Suddenly a hollow boom sounded amid the roar of battle. It seemed to come from the direction of the Aes Sedai wagons, but nothing told her whether they had caused it, or the Wise Ones. She disliked things she did not understand, yet she was not about to ask Rhiale or the others and flaunt her ignorance. And her lack of the ability all here had, save her. It counted for nothing among themselves, but another thing she did not like was for others to have power she did not.

A flicker of light among the
algai’d’siswai
, a sense of something turning, caught the corner of her eye, but when she turned to look, there was nothing. Again the same thing happened, a flash of light seen on the edge
of vision, and again when she looked there was nothing to see. Too many things she did not understand.
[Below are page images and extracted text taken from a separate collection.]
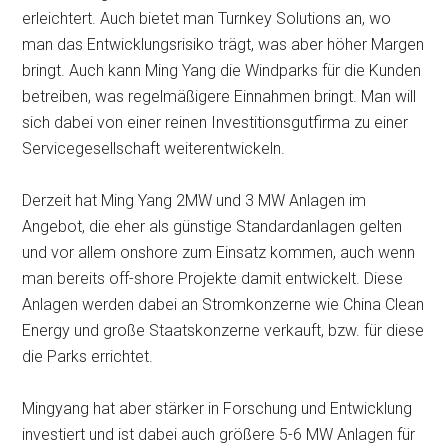
erleichtert. Auch bietet man Turnkey Solutions an, wo
man das Entwicklungsrisiko trägt, was aber höher Margen
bringt. Auch kann Ming Yang die Windparks für die Kunden
betreiben, was regelmäßigere Einnahmen bringt. Man will
sich dabei von einer reinen Investitionsgutfirma zu einer
Servicegesellschaft weiterentwickeln.
Derzeit hat Ming Yang 2MW und 3 MW Anlagen im
Angebot, die eher als günstige Standardanlagen gelten
und vor allem onshore zum Einsatz kommen, auch wenn
man bereits off-shore Projekte damit entwickelt. Diese
Anlagen werden dabei an Stromkonzerne wie China Clean
Energy und große Staatskonzerne verkauft, bzw. für diese
die Parks errichtet.
Mingyang hat aber stärker in Forschung und Entwicklung
investiert und ist dabei auch größere 5-6 MW Anlagen für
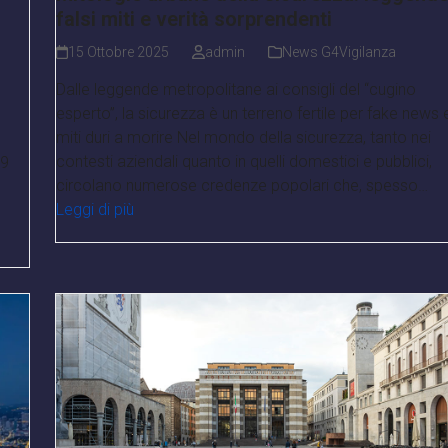
falsi miti e verità sorprendenti
15 Ottobre 2025
admin
News G4Vigilanza
Dalle leggende metropolitane ai consigli del “cugino
esperto”, la sicurezza è un terreno fertile per fake news 
miti duri a morire Nel mondo della sicurezza, tanto nei
contesti aziendali quanto in quelli domestici e pubblici,
99
circolano numerose credenze popolari che, spesso…
Leggi di più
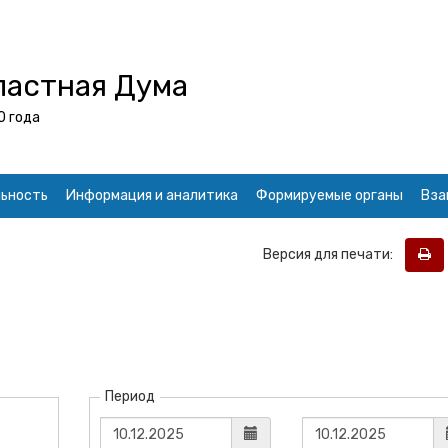
ластная Дума
0 года
ьность
Информация и аналитика
Формируемые органы
Вза
Версия для печати:
Период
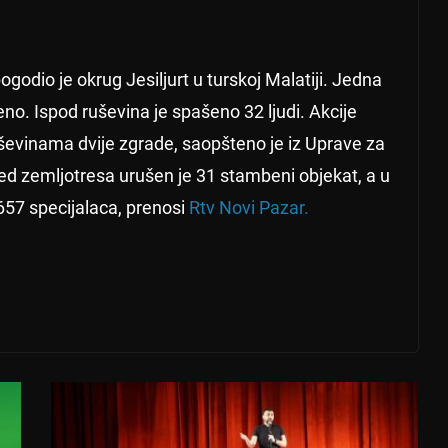
ogodio je okrug Jesiljurt u turskoj Malatiji. Jedna
no. Ispod ruševina je spašeno 32 ljudi. Akcije
uševinama dvije zgrade, saopšteno je iz Uprave za
jed zemljotresa urušen je 31 stambeni objekat, a u
 657 specijalaca, prenosi
Rtv Novi Pazar.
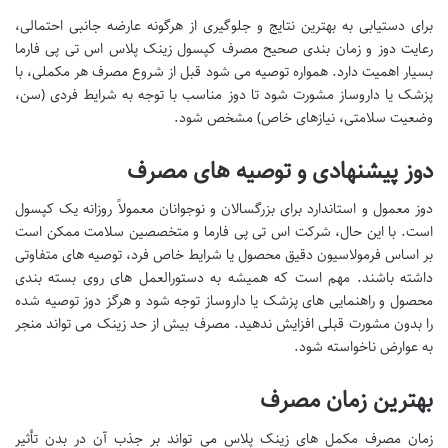
برای دستیابی به بهترین نتایج و جلوگیری از هرگونه عارضه جانبی احتمالی،
رعایت دوز و زمان بندی صحیح مصرف کپسول زینک پلاس اس تی پی فارما
بسیار اهمیت دارد. همواره توصیه می شود قبل از شروع مصرف هر مکملی، با
پزشک یا داروساز مشورت شود تا دوز مناسب با توجه به شرایط فردی (سن،
وضعیت سلامتی، نیازهای خاص) مشخص شود.
دوز پیشنهادی و توصیه های مصرف
دوز معمول و استاندارد برای بزرگسالان و نوجوانان معمولاً روزانه یک کپسول
است. با این حال، شرکت اس تی پی فارما و متخصصین سلامت ممکن است
بر اساس فرمولاسیون دقیق محصول یا شرایط خاص فرد، توصیه های متفاوتی
داشته باشند. مهم است که همیشه به دستورالعمل های روی بسته بندی
محصول و راهنمایی های پزشک یا داروساز توجه شود و هرگز دوز توصیه شده
را بدون مشورت قبلی افزایش ندهید. مصرف بیش از حد زینک می تواند منجر
به عوارض ناخواسته شود.
بهترین زمان مصرف
زمان مصرف مکمل های زینک پلاس می تواند بر جذب آن در بدن تأثیر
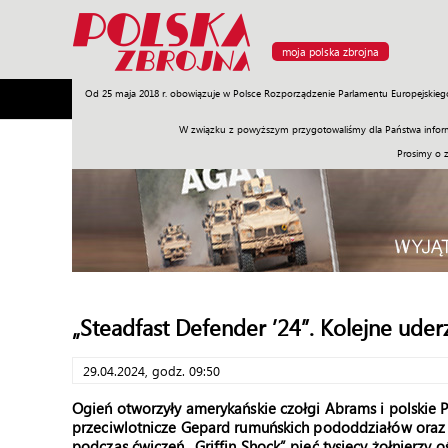
moja polska zbrojna
Od 25 maja 2018 r. obowiązuje w Polsce Rozporządzenie Parlamentu Europejskieg
Armia
Poligon
Sprzęt
Misje
Polityka
Prawo
W związku z powyższym przygotowaliśmy dla Państwa inform
Prosimy o 
„Steadfast Defender ’24”. Kolejne uder
29.04.2024, godz. 09:50
Ogień otworzyły amerykańskie czołgi Abrams i polskie PT
przeciwlotnicze Gepard rumuńskich pododdziałów oraz
podczas ćwiczeń „Griffin Shock” pięć tysięcy żołnierzy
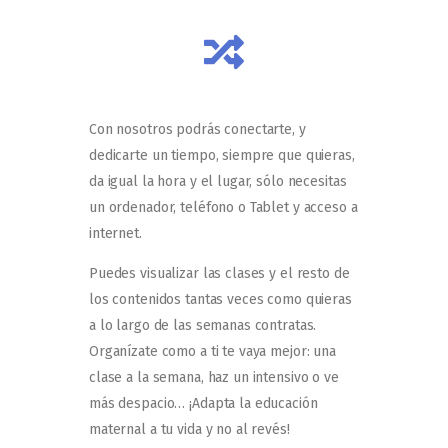
Con nosotros podrás conectarte, y
dedicarte un tiempo, siempre que quieras,
da igual la hora y el lugar, sólo necesitas
un ordenador, teléfono o Tablet y acceso a
internet.
Puedes visualizar las clases y el resto de
los contenidos tantas veces como quieras
a lo largo de las semanas contratas.
Organízate como a ti te vaya mejor: una
clase a la semana, haz un intensivo o ve
más despacio… ¡Adapta la educación
maternal a tu vida y no al revés!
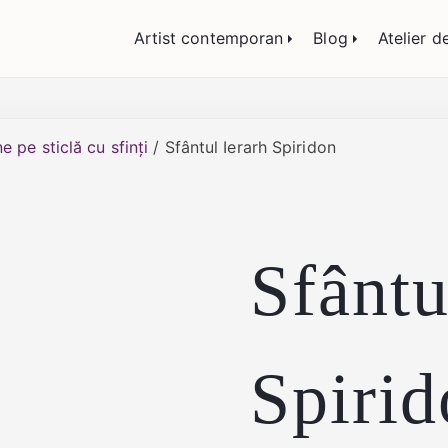
lemn și sticlă, portrete și restaurare artă – Călin
Artist contemporan
Blog
Atelier d
e pe sticlă cu sfinți
/ Sfântul Ierarh Spiridon
Sfântu
Spiri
Shouting encouragement, she eyed the line of Shaido Wise Ones. Some appeared bedraggled, head scarves gone and long hair hanging loose, skirts and blouses covered with dirt or even singed. At least a dozen lay stretched out in a row, groaning, and seven more were still, shawls laid over their faces. It was those on their feet that interested her. Rhiale, and Alarys with her rare black hair all awry. Someryn, who had taken to wearing her blouse unlaced to show even more generous cleavage than Sevanna herself, and Meira, with her long face yet more grim than usual. Stout Tion, and skinny Belinde, and Modarra, as tall as most men.

One of them should have told her if they did something new. The secret of Desaine bound them to her; even for a Wise One, revelation of that would lead to a lifetime of pain—and worse, shame—trying to meet
toh
, if the one revealed was not simply driven naked into the wilderness to live or die as she could, likely to be killed like a beast by any who found her. Even so, Sevanna was sure they took as much delight as the rest in concealing things from her, the things that Wise Ones learned during their apprenticeships, and in the journeys to Rhuidean. Something would have to be done about that, but later. She would not display weakness by asking what they did now.